Imagine a poll about a candidate named Smith who represents a major party and has, in truth, 40% support in the population. Imagine further that the poll is accurate 90% of the time. The other 10% of the time (due to leading questions, pollster error, voter confusion etc.) the poll predicts that someone who in fact will vote for Smith will not do so or that someone who will in fact vote for someone else will vote for Smith.
To keep the example simple, assume that the poll is only concerned with whether people will vote for Smith or not, where the non-Smith category includes voting for candidate Jones, Green, Wilson or not voting at all. Again for simplicity, assume the poll is of 100 voters, so the number of voters equals the percentage of predicted support for Smith. The table below shows what the poll will conclude.
The poll predicts that Smith will garner 42% of the vote (i.e., the poll will count 42 of the 100 voters it surveys as Smith supporters). These 42 votes are counted in the poll correctly in 36 cases and incorrectly in 6 cases (10% of the voters who really aren’t going to vote for Smith got counted as supporting Smith). The 42% result is wrong but it’s not bad at all as an estimate, whether you compare raw numbers (40% vs. 42% support) or compare the size of the error to the base rate of support (2% is only 5% of Smith’s true support of 40%).
The estimate is in the right ballpark because Smith’s level of support is near 50%. Indeed if his support were in fact 45% the poll would be even more accurate, despite its 10% error rate. In contrast, imagine that Smith’s true level of support is far from the midpoint, for example 10%. Here are the same poll results with same number of respondents and the same error rate.
The poll predicts 18% support for Smith. This is highly inaccurate whether one looks at the raw number of points (8 percentage points different than reality versus only 2 points when Smith was at 40% support) or compares the predicted versus the actual support (The predicted support of 18% is almost double the true support of 10%). Why did the same poll that proved fairly accurate for Smith at 40% prove so misleading when he was at 10%?
What is going on here is less complex than it may seem. It is simply harder to predict events that are unlikely than events which are likely. If a fair coin is being flipped over and over and you have to guess on which particular flip it will come up heads, you’ve got a 50-50 shot of winning the game. But if the same game is played with an unbalanced coin that comes up heads only 1% of the time, you will almost certainly not guess the right flip, even if you are allowed to play many times. Indeed, any system you might use to predict when the elusive heads result will occur will be less accurate over time than simply predicting that the coin will never come up heads no matter how many times it is flipped (that prediction is correct 99% of the time…this same phenomenon underlies why so many seemingly sage predictions about how politicians with certain characteristics can’t be elected president are in fact vapid).

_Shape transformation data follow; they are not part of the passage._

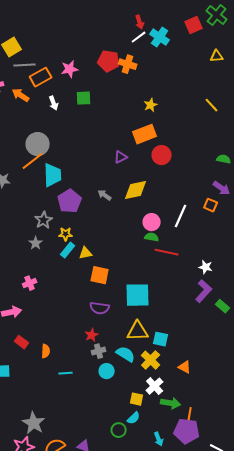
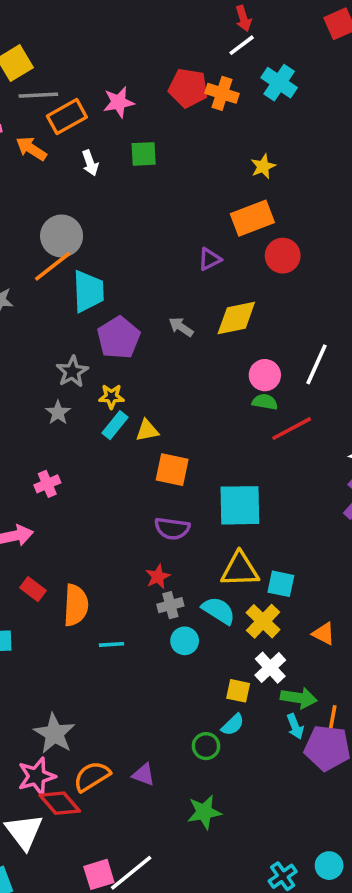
cyan cross: (160, 37) -> (279, 83), moved
red line: (167, 252) -> (292, 429), turned -40
orange semicircle: (46, 351) -> (76, 605), size x1.6
cyan arrow: (159, 439) -> (295, 726), moved

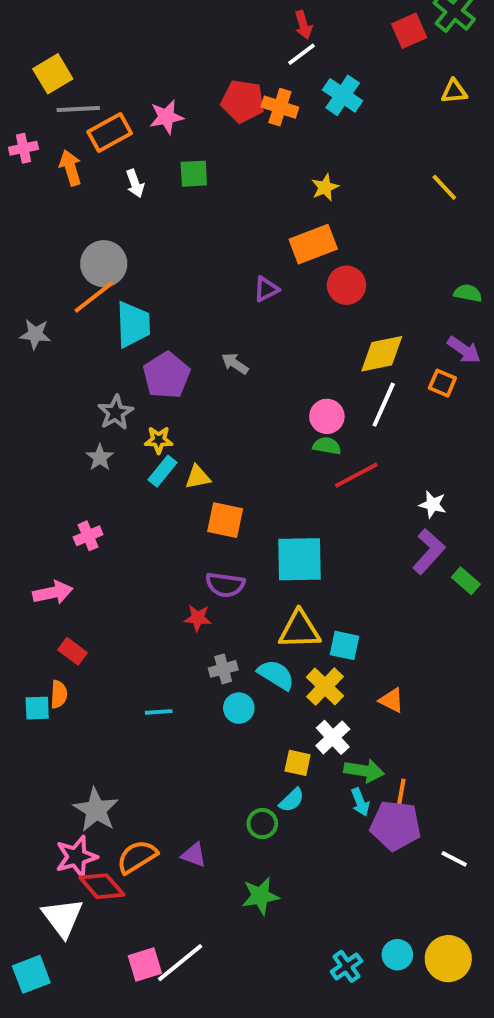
orange arrow: (31, 149) -> (70, 168), turned 40
yellow diamond: (236, 318) -> (382, 354), moved
red star: (158, 577) -> (198, 618), moved, turned 30
orange semicircle: (76, 605) -> (59, 694), moved, size x0.6

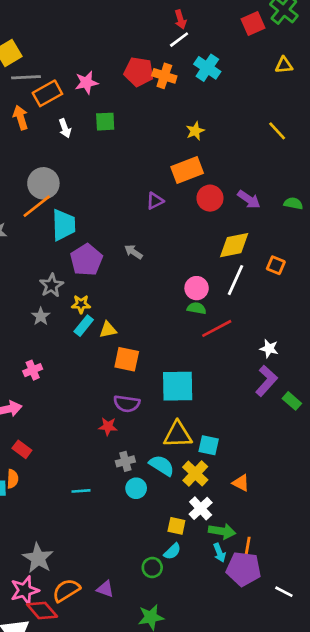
purple arrow: (464, 350) -> (249, 199), moved

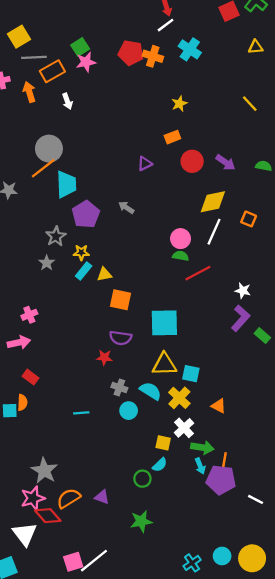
green square: (105, 122) -> (80, 47), moved, turned -30
orange rectangle: (187, 170) -> (172, 137), size x0.6
pink cross: (33, 370) -> (29, 315), moved
gray cross: (125, 461) -> (119, 387), turned 35

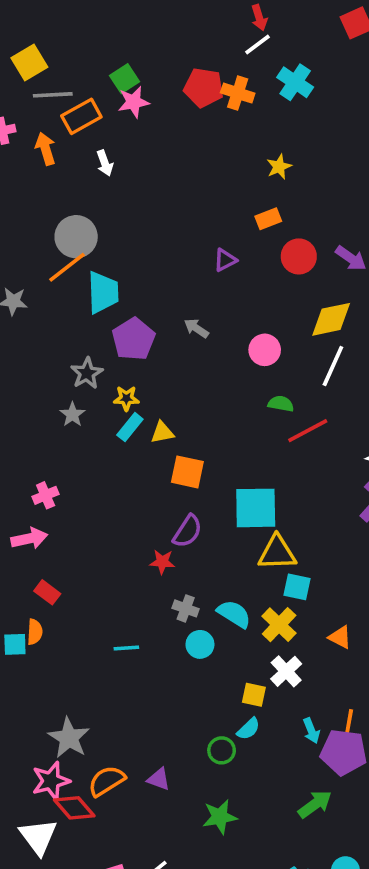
pink circle: (181, 239) -> (265, 350), moved
purple semicircle: (121, 338) -> (187, 531), turned -65
yellow triangle: (164, 364) -> (277, 553), moved
green arrow: (202, 447) -> (315, 804), moved, turned -45

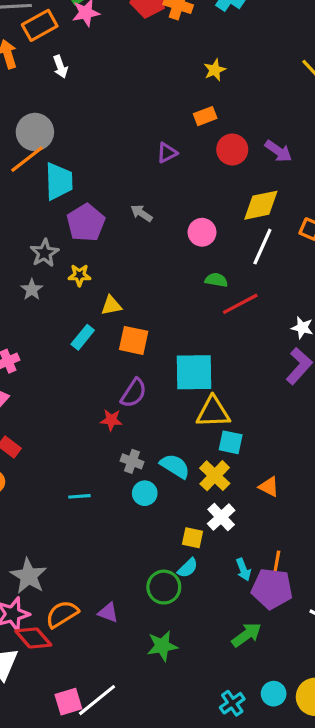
cyan rectangle: (130, 427) -> (83, 337), moved
green circle: (222, 750) -> (164, 587), size x1.4

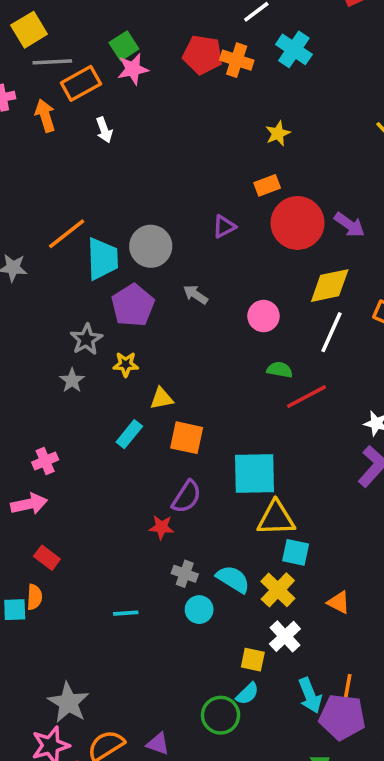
gray circle: (35, 132) -> (151, 246), moved
red circle: (232, 150) -> (298, 223), size x1.5
cyan arrow: (243, 570) -> (310, 695), size x1.4

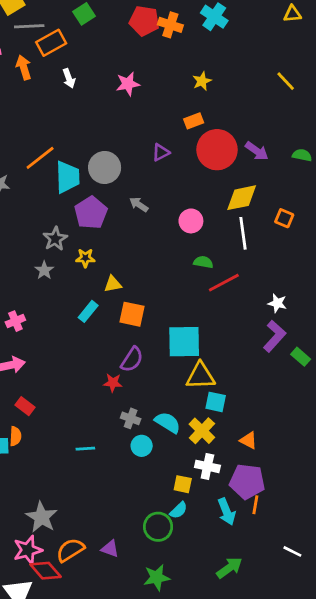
pink star: (133, 69) -> (128, 84), moved
white line: (332, 332) -> (243, 233), turned -32
pink cross: (45, 461) -> (15, 321), moved
white cross: (285, 636) -> (207, 466), turned -35
purple pentagon: (342, 717) -> (247, 481), moved

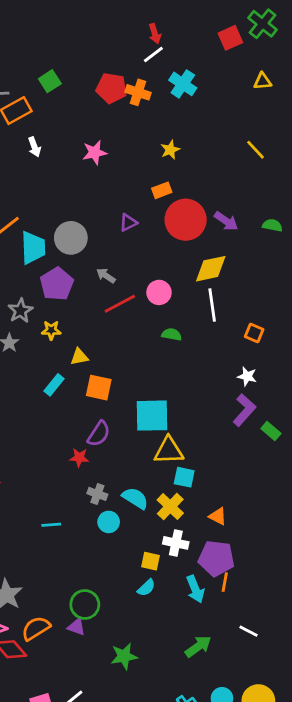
orange square: (284, 218) -> (254, 333), moved
red line: (224, 283) -> (120, 304), moved
green circle: (158, 527) -> (85, 604), moved
white line: (292, 551) -> (249, 631), moved

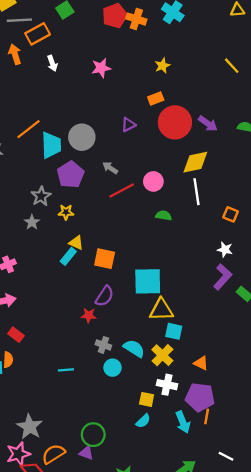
red pentagon: (111, 88) -> (115, 16), turned -30
yellow triangle: (79, 357) -> (76, 243), moved, turned 35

The problem gets worse the further a candidate departs from 50% support. If Smith were actually at 1% support, the result of the 90% accurate poll would put Smith at a completely misleading 11%. More accurate polling helps but does not solve this problem: A 95% accurate poll of a candidate who actually has 1% support will still typically overstate his or her support by a factor of 5.
Finally, one might assume that averaging the results of different polls can surmount the challenges of estimating support for minor political candidates. That does indeed improve accuracy if you have a third-party candidate such as Theodore Roosevelt with a fairly high level of support, but not when a candidate is at the typical American third-party level of 1% or 2% support. A poll that overstates that candidate’s support can multiply it many fold as shown above, but a poll that understates it can’t go lower than 0%. The average of all error-ridden polls will thus still tend to overstate the candidate’s level of support because the errors have more room to grow in the upside than in the downside direction.